According to Forbes, the Trump Administration’s February 2025 announcement of a 180-day “pause” in Foreign Corrupt Practices Act enforcement ended prematurely in June 2025 when the DOJ published updated FCPA guidelines. The new guidance, stemming from President Trump’s February 10 Executive Order, promised a more targeted approach focusing on cartels, national security threats, and protecting U.S. competitiveness. Since the pause lifted, we’ve seen several enforcement actions including Liberty Mutual Insurance disgorging $4.7 million in August, two Mexican nationals charged in a PEMEX bribery scheme, a voting machine company indicted for $1 million in Philippine bribes on October 16, and a guilty plea in Texas on October 23. DOJ officials like Acting Assistant Attorney General Matthew Galeotti have vowed to follow the new guidelines, but the cases so far raise questions about whether enforcement has actually changed.
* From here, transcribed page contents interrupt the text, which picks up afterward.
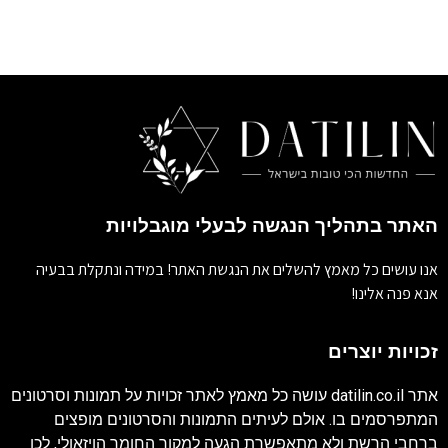
האתר בתהליך הנגשה לבעלי מוגבלויות
אנו עושים כל מאמץ להשלים את הנגשת האתר! במידה ונתקלת בבעיה
אנא פנה אלינו!
זכויות יוצרים
אתר
datilin.co.il
עושה כל מאמץ לאתר זכויות על תמונות וסרטונים
המתפרסמים בו. אולם לעיתים התמונות והסרטונים מופצים
ברחבי הרשת ולא מתאפשרת הגעה למקור החומר הויזאולי, לכן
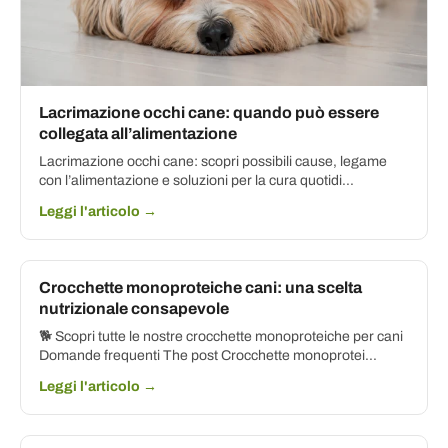
Lacrimazione occhi cane: quando può essere
collegata all’alimentazione
Lacrimazione occhi cane: scopri possibili cause, legame
con l’alimentazione e soluzioni per la cura quotidi...
Leggi l'articolo →
Crocchette monoproteiche cani: una scelta
nutrizionale consapevole
🐕 Scopri tutte le nostre crocchette monoproteiche per cani
Domande frequenti The post Crocchette monoprotei...
Leggi l'articolo →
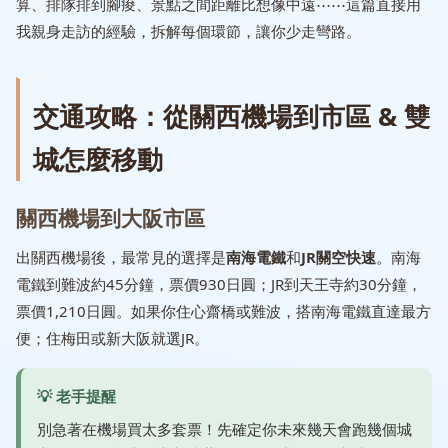
算、排隊排到腳痠、景點之間距離比想像中遠⋯⋯這篇直接用
我親身走訪的經驗，拆解每個環節，讓你少走彎路。
交通攻略：從關西機場到市區 & 雙
城怎麼移動
關西機場到大阪市區
出關西機場後，最常見的選擇是
南海電鐵
和
JR關空快速
。南海
電鐵到難波約45分鐘，票價930日圓；JR到天王寺約30分鐘，
票價1,210日圓。如果你住心齋橋或難波，搭南海電鐵直達最方
便；住梅田或新大阪就選JR。
別急著在機場買太多套票！先確定你未來幾天會跑幾個城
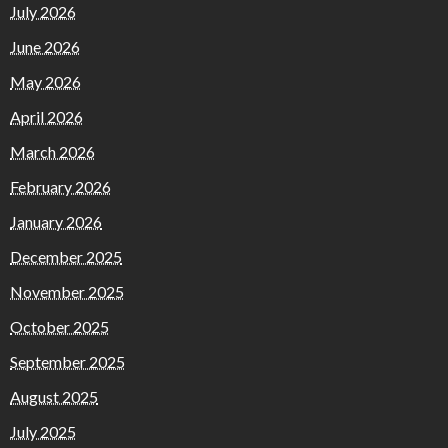
July 2026
June 2026
May 2026
April 2026
March 2026
February 2026
January 2026
December 2025
November 2025
October 2025
September 2025
August 2025
July 2025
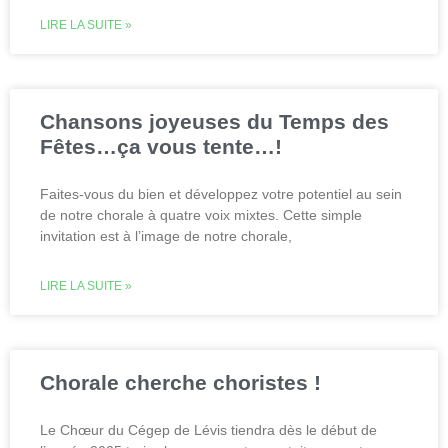
LIRE LA SUITE »
Chansons joyeuses du Temps des
Fêtes…ça vous tente…!
Faites-vous du bien et développez votre potentiel au sein
de notre chorale à quatre voix mixtes. Cette simple
invitation est à l’image de notre chorale,
LIRE LA SUITE »
Chorale cherche choristes !
Le Chœur du Cégep de Lévis tiendra dès le début de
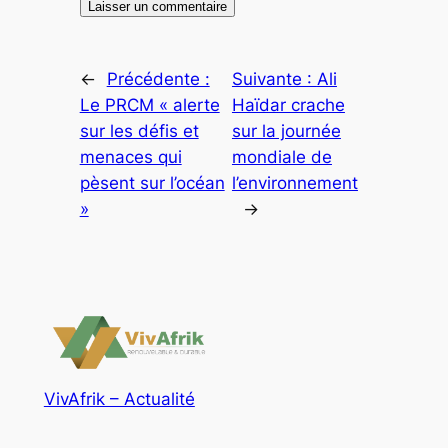
←
Précédente :
Suivante :
Ali
Le PRCM « alerte
Haïdar crache
sur les défis et
sur la journée
menaces qui
mondiale de
pèsent sur l’océan
l’environnement
»
→
VivAfrik – Actualité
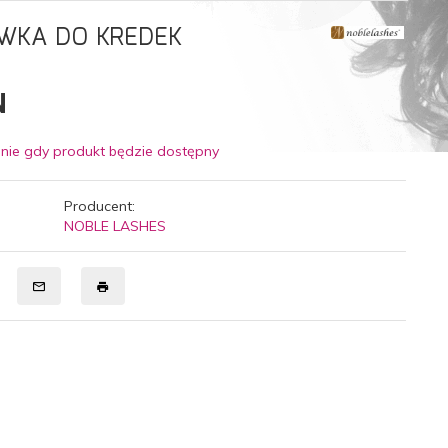
WKA DO KREDEK
N
nie gdy produkt będzie dostępny
Producent:
NOBLE LASHES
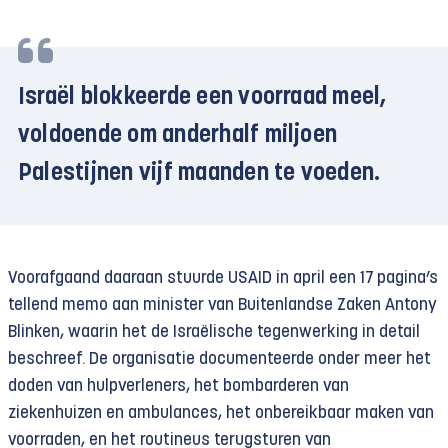
Israël blokkeerde een voorraad meel,
voldoende om anderhalf miljoen
Palestijnen vijf maanden te voeden.
Voorafgaand daaraan stuurde USAID in april een 17 pagina’s
tellend memo aan minister van Buitenlandse Zaken Antony
Blinken, waarin het de Israëlische tegenwerking in detail
beschreef. De organisatie documenteerde onder meer het
doden van hulpverleners, het bombarderen van
ziekenhuizen en ambulances, het onbereikbaar maken van
voorraden, en het routineus terugsturen van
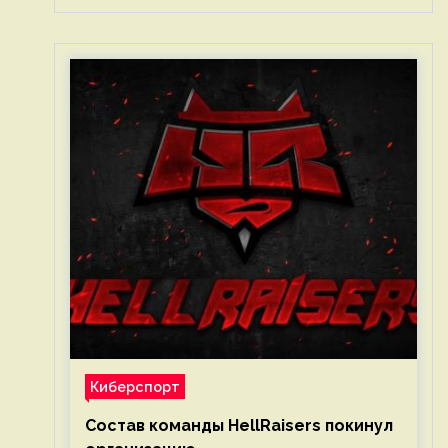
Киберспорт
Состав команды HellRaisers покинул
Policy promises vs enforcement reality
Here’s the thing about government guidance – it often looks great on paper but means very little in practice. The June 9 FCPA Guidelines outline four “Executive Order Factors” that sound ambitious: prioritize cases involving cartels or transnational criminal organizations, protect U.S. competitiveness, focus on national security threats to key infrastructure, and target substantial bribe payments that foreign authorities would actually prosecute. But when you look at the actual cases? We’re talking about a Liberty Mutual subsidiary paying bribes in India for customer referrals – basically the exact type of case the new guidelines were supposed to move away from. And the PEMEX case involving $150,000 in bribes? That’s hardly the “substantial bribe payments” the guidelines emphasize. It seems like we’re watching the same movie with a slightly different title sequence.
The more things change
Look, I’ve been covering this stuff for years, and what strikes me is how much of the “new” guidance simply repackages existing practices. The focus on individual accountability? DOJ’s been doing that since at least 2018. Targeting foreign companies? That’s nothing new either – check the 2024 FCPA Year in Review and you’ll see the pattern. Even the national security angle echoes President Biden’s earlier memorandum targeting corrupt individuals and transnational criminal organizations. The one procedural change that might matter is requiring the Assistant Attorney General or higher to authorize new investigations – that could actually slow things down. But so far? The enforcement actions we’re seeing probably started before the guidelines took effect. They’re clearing the pipeline, not implementing a new strategy.
Reading between the lines
The most telling detail might be what happened with the PEMEX case press release. The initial version mentioned cartel ties – perfect alignment with the new guidelines! – but then they removed that reference. The final indictment doesn’t tie the bribery to cartel activity at all. So either they couldn’t prove the connection, or someone realized this was just another “garden-variety” foreign bribery case that doesn’t fit the new priorities. Meanwhile, Liberty Mutual got a declination letter under the revised Corporate Enforcement Policy, but still had to disgorge $4.7 million. Is that really letting companies off the hook? And does requiring senior approval for new cases mean we’ll see fewer investigations, or just more paperwork?
What’s really changing?
I think we’re watching the classic Washington dance where new administrations announce big changes but the bureaucracy keeps doing what it’s always done. The career prosecutors at DOJ aren’t suddenly going to ignore clear FCPA violations just because they don’t fit neatly into the new guidelines. And let’s be real – when you’re dealing with complex international bribery cases that take years to build, you can’t just pivot overnight. The voting machine company indictment from October 16? That investigation likely started well before the pause. The real test will come in 2026 when we see cases that originated under the new regime. Until then, the FCPA remains very much alive despite all the talk about refocusing enforcement. Business as usual, just with different talking points.